Specifically, in the embodiment shown in the drawings, steel beams 2 are arranged horizontally at intervals of 10 storeys, and are connected with buckling restraint supports 1 and double-layer steel plate composite shear walls 3 . The core unit of anti-buckling restraint brace 1 is made of low yield strength high ductility steel, and its cross-section is cross-shaped. The section of the steel beam 2 is an I-shaped section, and stiffeners 4 are arranged on its web. The anti-buckling restraint support 1 is rigidly connected to the end of the steel beam 2, that is, connected by high-strength bolts 6 . The ends of the double-layer steel plate composite shear wall 3 and the steel beam 2 are connected by welding.

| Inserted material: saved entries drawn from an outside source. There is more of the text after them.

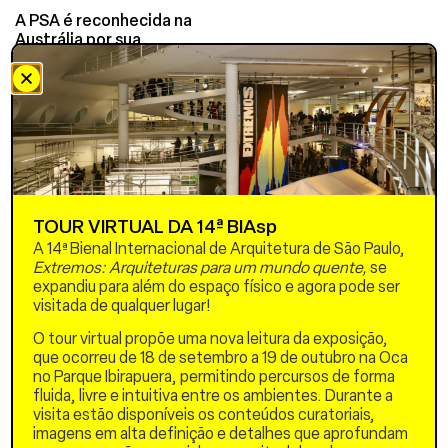
A PSA é reconhecida na
Austrália por sua
abordagem inovadora em
sustentabilidade e design
na prática da arquitetura. O
principal do escritório,
Peter Stutchbury, atua de
forma independente
desde 1981, produzindo
uma ampla variedade de
trabalhos. Seus projetos
TOUR VIRTUAL DA 14ª BIAsp
têm sido publicados e
A 14ª Bienal Internacional de Arquitetura de São Paulo,
aclamados
Extremos: Arquiteturas para um mundo quente,
se
internacionalmente. A obra
expandiu para além do espaço físico e agora pode ser
da PSA está representada
visitada de qualquer lugar!
em edições do Atlas
Mundial da Phaidon.
O tour virtual propõe uma nova leitura da exposição,
que ocorreu de 18 de setembro a 19 de outubro na Oca
Desde 1995, o escritório
no Parque Ibirapuera, permitindo percursos de forma
conquistou 75 prêmios do
fluida, livre e intuitiva entre os ambientes. Durante a
Royal Australian Institute
visita estão disponíveis os conteúdos curatoriais,
of Architects, incluindo 17
imagens em alta definição e detalhes que aprofundam
Prêmios Nacionais. Em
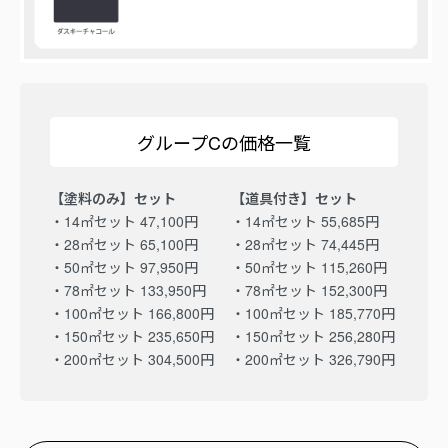
グループCの価格一覧
【塗料のみ】セット
【道具付き】セット
・14㎡セット 47,100円
・14㎡セット 55,685円
・28㎡セット 65,100円
・28㎡セット 74,445円
・50㎡セット 97,950円
・50㎡セット 115,260円
・78㎡セット 133,950円
・78㎡セット 152,300円
・100㎡セット 166,800円
・100㎡セット 185,770円
・150㎡セット 235,650円
・150㎡セット 256,280円
・200㎡セット 304,500円
・200㎡セット 326,790円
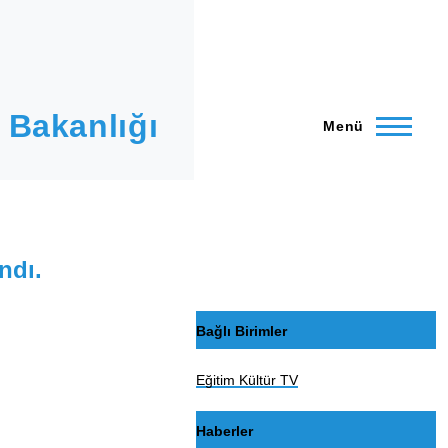
 Bakanlığı
Menü
ndı.
Bağlı Birimler
Eğitim Kültür TV
Haberler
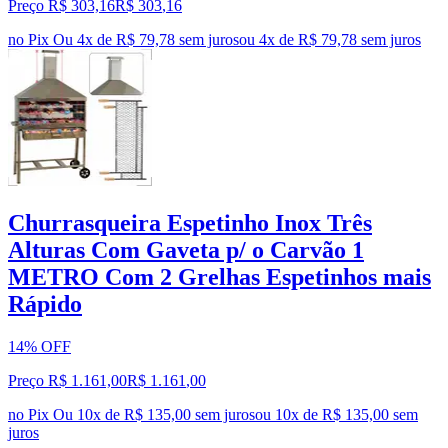
Preço R$ 303,16
R$
303
,
16
no Pix
Ou 4x de R$ 79,78 sem juros
ou
4
x de
R$ 79,78
sem juros
Churrasqueira Espetinho Inox Três
Alturas Com Gaveta p/ o Carvão 1
METRO Com 2 Grelhas Espetinhos mais
Rápido
14% OFF
Preço R$ 1.161,00
R$
1.161
,
00
no Pix
Ou 10x de R$ 135,00 sem juros
ou
10
x de
R$ 135,00
sem
juros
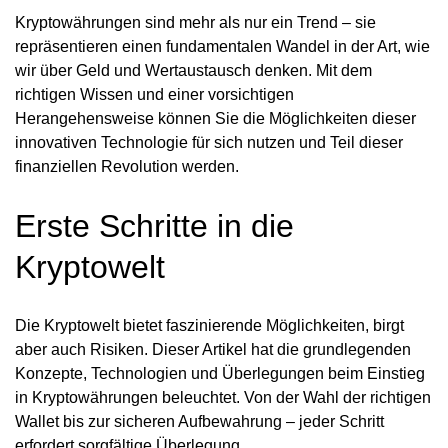
Kryptowährungen sind mehr als nur ein Trend – sie
repräsentieren einen fundamentalen Wandel in der Art, wie
wir über Geld und Wertaustausch denken. Mit dem
richtigen Wissen und einer vorsichtigen
Herangehensweise können Sie die Möglichkeiten dieser
innovativen Technologie für sich nutzen und Teil dieser
finanziellen Revolution werden.
Erste Schritte in die
Kryptowelt
Die Kryptowelt bietet faszinierende Möglichkeiten, birgt
aber auch Risiken. Dieser Artikel hat die grundlegenden
Konzepte, Technologien und Überlegungen beim Einstieg
in Kryptowährungen beleuchtet. Von der Wahl der richtigen
Wallet bis zur sicheren Aufbewahrung – jeder Schritt
erfordert sorgfältige Überlegung.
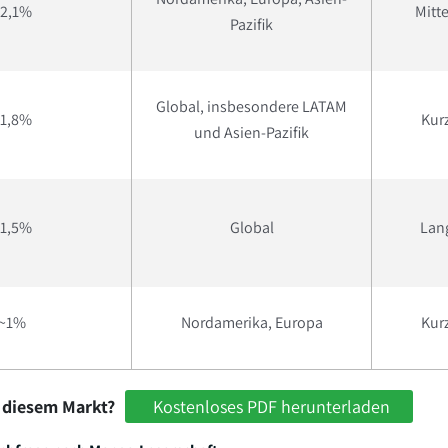
2,1%
Mitte
Pazifik
Global, insbesondere LATAM
1,8%
Kurz
und Asien-Pazifik
1,5%
Global
Lang
~1%
Nordamerika, Europa
Kurz
 diesem Markt?
Kostenloses PDF herunterladen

The utility model has the characteristics of superior seismic performance, high ductility, strong hysteresis energy consumption capacity and the like. The utility model has the advantages of clear concept, convenient construction and reasonable cost, and will be widely used in high-rise and super high-rise building structures.

Claims (6)

1. A prefabricated energy-dissipating steel plate shear wall is characterized in that: it is mainly composed of anti-buckling restraint braces, steel beams, and double-layer steel plate composite shear walls, and the buckling-resistant restraint braces are formed in double-layer steel plate composite shear walls. Both sides of the force wall are symmetrically arranged, and there is a certain gap between the double-layer steel plate combined shear wall. Composite shear wall connections. 2. A prefabricated energy-dissipative steel plate shear wall according to claim 1, characterized in that: the buckling-resistant restraint support is composed of a core unit, a restraint unit and an unbonded layer between them, and the The core unit is made of low yield strength high ductility steel or high yield strength high ductility steel, the constraint unit is steel pipe filled with concrete or pure steel constraint, and the unbonded layer is made of unbonded material become. 3. A prefabricated energy-dissipating steel plate shear wall according to claim 1, characterized in that: the steel beam section is an I-shaped section or an H-shaped section, and stiffeners are arranged on its web. 4. A prefabricated energy-dissipating steel plate shear wall according to claim 1, characterized in that: said double-layer steel plate composite shear wall is a shear wall in which steel bars are distributed in double-layer steel plates and concrete is poured, The end of the double-layer steel plate composite shear wall is provided with constrained edge members. 5. A prefabricated energy-dissipating steel plate shear wall according to claim 1, characterized in that: said buckling restraint support is hinged or rigidly connected to the end of the steel beam. 6. A prefabricated energy-dissipating steel plate shear wall according to claim 1, characterized in that: the end of the double-layer steel plate composite shear wall is connected to the steel beam by welding or high-strength bolts.